Global Race between American and Chinese Firms for Profitability and Survival

The Global Race between American and Chinese Firms

There is an intense and uber competitive race going on between American and Chinese firms for profitability and indeed, sheer survival. Ever since the Global Financial Crisis of 2008 hit the world economy, transnational firms have seen their profits dip, and indeed, some of them had to be bailed out by their respective governments of the countries where they originate. We shall return to this theme later in the article.

The race for profitability and survival is mainly because of the diminishing returns from investments in existing markets which is making them look for newer markets as well as use technology to innovate and grow their way out of the downturn.

Apart from this, the retreat of globalization in the aftermath of the 2008 crisis has made many nations insular and turn inwards which are threatening the business prospects of global firms.

Green Shoots in the Global Economy

There are some positive signs in recent months with the major economies of the world showing that there are rebounding from the crisis by reporting growth, though in modest increments.

Also, the initial shocks from Brexit and the 2016 Presidential Election have worn out, and the global financial and business community is again certain about the future. Further, the fact that globalization has not retreated entirely but only has shifted gears offers some hope for multinational firms wishing to enter new markets.

Indeed, the fact that countries such as India are welcoming global firms in addition to the so-called Frontier Markets in Central Asia and Africa entering the club of nations welcoming them as well is encouraging.

The Roles of the Respective Governments

However, when one talks specifically about American and Chinese firms, one has to keep in mind the roles of the respective governments in those countries that can make or break their growth prospects.

While both American and Chinese firms were bailed out in the immediate aftermath of the crisis, at the moment, it appears as though Chinese firms are better able to wrangle concessions and support from the Chinese government when compared to the American firms.

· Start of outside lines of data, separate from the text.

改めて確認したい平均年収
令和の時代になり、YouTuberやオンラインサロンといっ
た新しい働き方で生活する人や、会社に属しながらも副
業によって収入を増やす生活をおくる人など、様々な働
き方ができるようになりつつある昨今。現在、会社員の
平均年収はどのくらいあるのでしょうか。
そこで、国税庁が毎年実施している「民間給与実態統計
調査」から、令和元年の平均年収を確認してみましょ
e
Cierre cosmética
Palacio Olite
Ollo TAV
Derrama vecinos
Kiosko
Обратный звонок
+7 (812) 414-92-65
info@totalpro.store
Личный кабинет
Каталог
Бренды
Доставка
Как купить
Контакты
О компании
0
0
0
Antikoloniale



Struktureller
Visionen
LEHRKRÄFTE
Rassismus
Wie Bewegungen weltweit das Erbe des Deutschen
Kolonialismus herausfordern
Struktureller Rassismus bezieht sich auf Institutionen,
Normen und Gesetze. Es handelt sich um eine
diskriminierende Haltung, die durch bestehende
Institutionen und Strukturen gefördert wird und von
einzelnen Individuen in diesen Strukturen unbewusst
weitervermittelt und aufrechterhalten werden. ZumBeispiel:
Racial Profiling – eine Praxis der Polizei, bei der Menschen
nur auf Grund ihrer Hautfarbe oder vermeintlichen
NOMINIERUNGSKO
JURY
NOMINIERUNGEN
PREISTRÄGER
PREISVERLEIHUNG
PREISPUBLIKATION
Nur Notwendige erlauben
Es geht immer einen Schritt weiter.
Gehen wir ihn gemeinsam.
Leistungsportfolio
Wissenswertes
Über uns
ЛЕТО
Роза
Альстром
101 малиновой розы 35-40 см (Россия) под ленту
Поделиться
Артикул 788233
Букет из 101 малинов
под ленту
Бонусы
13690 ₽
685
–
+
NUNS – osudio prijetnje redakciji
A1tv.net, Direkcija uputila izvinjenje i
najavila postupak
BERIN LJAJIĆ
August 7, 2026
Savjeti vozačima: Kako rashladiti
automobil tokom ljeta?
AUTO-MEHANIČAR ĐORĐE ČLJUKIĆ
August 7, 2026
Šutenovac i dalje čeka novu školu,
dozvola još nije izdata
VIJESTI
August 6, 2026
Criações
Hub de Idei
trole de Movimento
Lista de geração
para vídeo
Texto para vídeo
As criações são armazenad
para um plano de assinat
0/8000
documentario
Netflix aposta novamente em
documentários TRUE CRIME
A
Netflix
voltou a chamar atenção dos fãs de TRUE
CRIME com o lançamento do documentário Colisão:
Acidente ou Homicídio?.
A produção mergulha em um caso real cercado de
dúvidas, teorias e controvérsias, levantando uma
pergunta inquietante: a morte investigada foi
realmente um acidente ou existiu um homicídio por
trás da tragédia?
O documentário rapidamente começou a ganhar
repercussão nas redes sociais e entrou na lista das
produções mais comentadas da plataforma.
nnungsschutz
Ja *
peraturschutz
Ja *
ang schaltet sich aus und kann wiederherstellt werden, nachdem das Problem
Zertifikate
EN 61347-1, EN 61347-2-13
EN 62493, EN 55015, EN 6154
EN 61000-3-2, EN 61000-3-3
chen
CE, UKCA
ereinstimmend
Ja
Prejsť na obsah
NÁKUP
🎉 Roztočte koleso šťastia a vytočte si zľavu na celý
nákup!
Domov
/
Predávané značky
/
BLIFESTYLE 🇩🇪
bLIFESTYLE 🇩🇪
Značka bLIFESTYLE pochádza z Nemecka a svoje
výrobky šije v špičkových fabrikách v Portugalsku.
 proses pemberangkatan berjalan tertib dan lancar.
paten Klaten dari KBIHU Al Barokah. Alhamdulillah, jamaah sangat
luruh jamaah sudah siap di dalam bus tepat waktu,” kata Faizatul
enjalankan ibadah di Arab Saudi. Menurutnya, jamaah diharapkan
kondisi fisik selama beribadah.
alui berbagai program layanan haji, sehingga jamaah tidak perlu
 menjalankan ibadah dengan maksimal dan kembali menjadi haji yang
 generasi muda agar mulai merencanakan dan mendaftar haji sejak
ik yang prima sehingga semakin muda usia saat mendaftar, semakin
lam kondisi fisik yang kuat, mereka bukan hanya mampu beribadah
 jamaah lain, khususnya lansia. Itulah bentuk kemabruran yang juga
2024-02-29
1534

Of course, the fact remains that the American government is perhaps the friendliest dispensation including the present party which was always pro market and hence, one must qualify and explains what we mean by this assertion.

America First and Chinese Internationalism

Simply put, what worries American firms is the talk of “America First” by President Trump which includes tighter curbs on immigration and outsourcing which the Tech and Automotive firms depend on for their very survival and the banks and other sectors depend on for profitability.

In addition, the level of support that the Chinese government has been providing its firms by debt and equity infusions as well using soft power and diplomacy to support their international activities is simply far superior to the current levels of support that the American firms are getting.

One must also note that the cabinet of President Trump consists of Billionaires and prominent capitalists who are indeed cognizant of these concerns and are already putting in place measures and policies that would help American firms compete with Chinese firms.

Apart from this, the underlying agenda behind Tax Cuts and other measures that are being proposed is that American firms would be encouraged to bring back their profits which are now held in Offshore Tax Havens as well as make them competitive through flat taxes of around 20 percent instead of the very high top line rate of 35 percent.

Thus, it is clear that the global race between American and Chinese firms is going to become more competitive and intense in the days to come.

Some Worrying Signs for American and Chinese Firms

Perhaps the most worrying aspect for American firms is the threat of losing their innovativeness due to tighter immigration as well as lack of funding for research into Science and Technology. As for the Chinese firms, the worry is that they reach a point where their debt levels are so high that the government would not and cannot be able to bail them out.

Thus, given these imperatives, it is only how well they navigate the complex waters of domestic constraints and foreign market competition that would determine whether they would succeed.

The other aspect here is that the global market for Energy and Oil has reached a stage where the United States is relatively secure with all the gains from Shale Oil Fracking whereas China is dependent on foreign sources to meet its energy needs.

Thus, the race to the future would also be one where China would have to move towards renewable sources, and already, the Chinese government is investing in solar and wind as well as electric sources for its energy needs.

On the other hand, there is a level of complacency among the American policymakers who are reversing the rules related to investments and incentives for the renewable sector. Indeed, even withdrawing from the Climate Change Accord is something that must be seen in this context.

What Indian Firms Can Do?

Lastly, given these competing forces at work, it is a good time for Indian Firms to make the most of the situation by forming alliances with both the American and Chinese firms. While the former is already evident, concerns over security and other aspects are keeping partnerships with Chinese firms at bay. To conclude, as the global race between American and Chinese firms heats up, other firms worldwide can benefit by playing the middle role wherein they gain from the strengths of both and manage the weaknesses by adroit business strategies.